August 1 is Yorkshire day and, right on cue, a link to a BBC news item about Yorkshire dialect arrived in a WhatsApp message from my daughter Alice, who lives in Sheffield: New signs drawn up  after council apostrophe error.

The words ‘apostrophe error’ will be familiar to readers of this blog, but where this differs from most stories about punctuation prescriptivism is that the sign concerned was written in Yorkshire dialect. Next to a litter bin, North Yorkshire Council had placed a sign stating ‘gerrit in’t bin’, with a picture of litter discarded in the countryside and underneath, in standard English, ‘or take your litter home, ta’. The phrase ‘gerrit in’t bin’ includes two features of Yorkshire dialect: the spelling of what would be pronounced as a /t/ in RP as ‘r’ and the representation of ‘the’ as the letter ‘t’ with an apostrophe. Pronouncing ‘t’ as /r/ when a vowel follows is a feature of many varieties of English, but pronunciation of ‘the’, whilst not unique to Yorkshire, is perhaps the best known and most stereotypical feature of the dialect.

Why would North Yorkshire Council use a dialect phrase on its bins? Almost certainly to soften the authoritarian message about litter, invoke solidarity and raise a smile. A similar sign from Shetland stating ‘dunna chuck bruck’ appears on the cover of Robert McColl’s 2007 book on Northern and Insular Scots:


Source of the image: Goodreads

My daughter later sent me a photograph of a bin in Sheffield with a similar (though apostrophe-less) slogan ‘purrit int bin’. As the headline suggests, the furore in North Yorkshire was not about the use of dialect per se, but the supposed ‘apostrophe error’.


Image copyricht: Alice Beal

The BBC article, and a similar one the next day in The Guardian note that the ‘correct’ way to use the apostrophe in this instance would be to write ‘gerrit in t’bin’. But ‘correct’ according to who(m)? North Yorkshire Council’s spokesperson argued that they had seen spellings like ‘in’t bin’ in some dialect dictionaries, but that, on checking with the Yorkshire Dialect Society, they had been told that this was wrong and so had apologised and changed the downloadable versions of the sign. So they had consulted two authorities: dialect dictionaries and a dialect society, and had accepted the judgement of the latter.

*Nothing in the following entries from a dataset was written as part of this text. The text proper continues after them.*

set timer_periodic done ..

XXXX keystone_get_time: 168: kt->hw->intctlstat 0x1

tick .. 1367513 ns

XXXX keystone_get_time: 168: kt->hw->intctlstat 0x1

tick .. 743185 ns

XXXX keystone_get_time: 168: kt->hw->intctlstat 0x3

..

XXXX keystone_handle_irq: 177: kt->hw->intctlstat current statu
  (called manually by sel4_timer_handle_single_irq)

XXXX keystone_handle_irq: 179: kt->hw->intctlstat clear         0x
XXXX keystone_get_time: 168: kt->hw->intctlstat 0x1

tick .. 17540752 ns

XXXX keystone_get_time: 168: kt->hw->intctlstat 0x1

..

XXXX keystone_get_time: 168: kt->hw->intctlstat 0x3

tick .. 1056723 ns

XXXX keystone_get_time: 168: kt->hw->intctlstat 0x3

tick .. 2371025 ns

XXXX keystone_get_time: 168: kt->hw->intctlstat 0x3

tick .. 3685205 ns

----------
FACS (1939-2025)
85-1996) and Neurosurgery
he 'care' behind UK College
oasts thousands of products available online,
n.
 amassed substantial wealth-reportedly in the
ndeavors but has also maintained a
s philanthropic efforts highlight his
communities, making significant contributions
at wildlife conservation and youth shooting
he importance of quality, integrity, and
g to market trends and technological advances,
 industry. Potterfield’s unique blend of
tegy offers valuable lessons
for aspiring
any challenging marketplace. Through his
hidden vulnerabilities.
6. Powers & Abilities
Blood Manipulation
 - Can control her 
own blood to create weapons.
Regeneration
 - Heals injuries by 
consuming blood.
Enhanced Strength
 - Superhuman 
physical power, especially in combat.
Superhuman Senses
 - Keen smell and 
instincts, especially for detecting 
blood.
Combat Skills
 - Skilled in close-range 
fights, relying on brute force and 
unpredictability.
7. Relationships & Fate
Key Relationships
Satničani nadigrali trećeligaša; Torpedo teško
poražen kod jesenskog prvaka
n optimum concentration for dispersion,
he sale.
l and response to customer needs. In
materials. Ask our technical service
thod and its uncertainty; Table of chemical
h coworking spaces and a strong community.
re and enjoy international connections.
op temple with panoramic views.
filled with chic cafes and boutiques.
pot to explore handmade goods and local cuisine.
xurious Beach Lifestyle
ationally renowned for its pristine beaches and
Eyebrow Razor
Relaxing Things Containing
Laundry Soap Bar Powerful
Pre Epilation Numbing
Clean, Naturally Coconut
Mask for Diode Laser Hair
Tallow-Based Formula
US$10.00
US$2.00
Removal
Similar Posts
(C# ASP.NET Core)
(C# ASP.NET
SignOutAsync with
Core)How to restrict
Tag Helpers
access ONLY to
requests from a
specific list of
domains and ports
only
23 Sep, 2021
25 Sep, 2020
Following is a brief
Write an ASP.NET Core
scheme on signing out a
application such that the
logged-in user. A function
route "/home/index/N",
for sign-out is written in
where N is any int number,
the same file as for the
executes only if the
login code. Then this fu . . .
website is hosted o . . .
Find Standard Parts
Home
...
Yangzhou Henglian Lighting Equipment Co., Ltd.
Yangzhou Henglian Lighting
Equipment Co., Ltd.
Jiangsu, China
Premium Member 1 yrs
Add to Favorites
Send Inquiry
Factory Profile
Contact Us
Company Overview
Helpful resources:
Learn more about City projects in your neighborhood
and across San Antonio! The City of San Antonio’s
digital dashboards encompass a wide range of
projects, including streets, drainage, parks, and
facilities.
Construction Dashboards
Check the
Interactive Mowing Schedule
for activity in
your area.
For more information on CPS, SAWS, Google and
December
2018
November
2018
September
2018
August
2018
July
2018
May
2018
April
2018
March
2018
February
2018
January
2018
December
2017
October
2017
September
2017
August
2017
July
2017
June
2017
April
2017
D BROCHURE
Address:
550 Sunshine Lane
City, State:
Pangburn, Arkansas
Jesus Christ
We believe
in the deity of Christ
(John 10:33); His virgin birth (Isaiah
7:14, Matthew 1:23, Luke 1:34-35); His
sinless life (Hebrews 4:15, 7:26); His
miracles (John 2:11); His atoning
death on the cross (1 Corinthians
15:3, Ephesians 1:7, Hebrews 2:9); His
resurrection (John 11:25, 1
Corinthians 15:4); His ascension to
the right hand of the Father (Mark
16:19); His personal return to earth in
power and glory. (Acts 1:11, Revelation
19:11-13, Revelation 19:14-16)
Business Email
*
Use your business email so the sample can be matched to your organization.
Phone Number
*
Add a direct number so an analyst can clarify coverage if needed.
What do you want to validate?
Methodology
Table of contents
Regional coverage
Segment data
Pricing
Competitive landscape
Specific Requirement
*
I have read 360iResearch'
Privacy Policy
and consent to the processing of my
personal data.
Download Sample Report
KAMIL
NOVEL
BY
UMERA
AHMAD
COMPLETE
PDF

The term ‘vernacular norms’ has been used in sociolinguistics since the 1980s, when Lesley Milroy argued that the close-knit networks of traditional working-class communities acted as mechanisms to enforce the norms of the local dialect. More recently, Barbara Johnstone has used the term to demonstrate how, in online forums focussing on local identity, some posters signal their authenticity by ‘feature dropping’, that is, including features of dialect in their posts. However, in these contexts, vernacular norms are enforced in a ‘bottom-up’ way, by the users of the dialect rather than the ‘top-down’ enforcement of norms by authorities.

In the case of the Yorkshire apostrophe, the problem arises because the dialect is written rather than spoken. In Yorkshire dialects (for there are several), the definite article is not pronounced as /t/ but as a glottal stop, or in some cases, not pronounced at all. As far as English grammar is concerned, the definite article goes before the noun, but in Yorkshire pronunciation, a glottal stop comes between ‘in’ and ‘bin’, so, in speech ‘in (glottal stop) bin’ would run together. In the Guardian article, Ian McMillan, aka the Bard of Barnsley, argues that apostrophes are unnecessary here: ‘If I was writing it I would miss the apostrophes out altogether. I would even write it as one word: gerritintbin’.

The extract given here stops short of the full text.